Maitê, de SP: 'Bagunça atual não tem sentido'
Em junho passado, a paulistana Maitê Peres, hoje com 22 anos, pela primeira vez participou de protestos, animada com a ideia de "ver tanta gente se mexer e querendo mostrar que estava se saco cheio".
Hoje, porém, vê oportunismo nos protestos atuais e tem menos ânimo de sair às ruas para se manifestar.
"Acho que naquela época a gente conseguiu o que queria, que era a redução da tarifa do transporte público. O que piorou agora é que tudo virou (motivo para) manifestação, e tem muita gente se aproveitando desse clima de bagunça. Voltaria às ruas se tiver algum motivo, mas nessa bagunça atual não faz sentido."
A redatora publicitária diz que ela e seus amigos engajados politicamente apoiaram a realização da Copa.
"Não é o momento de fazer o que estão fazendo (protestar contra o Mundial), que tá na cara que é um boicote político para a Dilma (Rousseff) não se reeleger. E acho muito feio se aproveitar de um momento político que poderia ter sido bonito para o país para fazer isso."
Maria Claudia, de Brasília: 'As coisas não melhoraram'
"Foram os protestos mais relevantes da minha vida", disse em 2013 Maria Claudia Nunes Pinheiro, 32, que se manifestou em Recife, onde nasceu, e em Brasília, onde mora.

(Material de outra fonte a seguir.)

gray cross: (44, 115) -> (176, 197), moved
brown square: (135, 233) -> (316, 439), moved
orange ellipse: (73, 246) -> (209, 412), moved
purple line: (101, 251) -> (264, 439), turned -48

Mas ela não acha que o Brasil melhorou desde então.
"Tudo ficou mais complicado com a intensidade que as coisas tomaram. (Do lado do governo), houve medidas paliativas contra a ebulição social, mas as coisas não melhoraram."
Maria Claudia disse não ter visto muito sentido nos protestos contra a Copa dos últimos meses. "Sete anos atrás, comemoramos quando o Brasil ganhou a Copa. Não é agora que vamos resolver todos os problemas."

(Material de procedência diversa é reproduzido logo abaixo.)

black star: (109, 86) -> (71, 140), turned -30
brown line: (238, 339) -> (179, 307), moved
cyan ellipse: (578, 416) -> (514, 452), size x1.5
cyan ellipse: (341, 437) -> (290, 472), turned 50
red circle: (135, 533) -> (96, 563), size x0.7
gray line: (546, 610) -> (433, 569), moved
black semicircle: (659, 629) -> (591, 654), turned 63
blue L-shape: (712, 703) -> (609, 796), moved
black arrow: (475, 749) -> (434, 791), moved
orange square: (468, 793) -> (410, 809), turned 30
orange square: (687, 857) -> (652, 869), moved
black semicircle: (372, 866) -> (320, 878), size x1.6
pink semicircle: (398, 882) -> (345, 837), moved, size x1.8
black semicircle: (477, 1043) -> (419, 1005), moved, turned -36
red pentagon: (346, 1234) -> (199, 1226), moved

A administradora pública acha que os protestos atuais "perderam o foco".
"Acho que tem mais coisas que podemos fazer do que sair à rua para quebrar as coisas. Perdeu-se aquilo de ir para as manifestações por conta própria, parece ter gente (forças políticas) por trás dos protestos. Estamos em um momento em que os motivos para se manifestar são vários - educação, saúde, corrupção. Mas o que me levaria de volta às ruas seria uma proposta organizada para defender ideais coletivos do país, não essas questões (de caráter) partidário."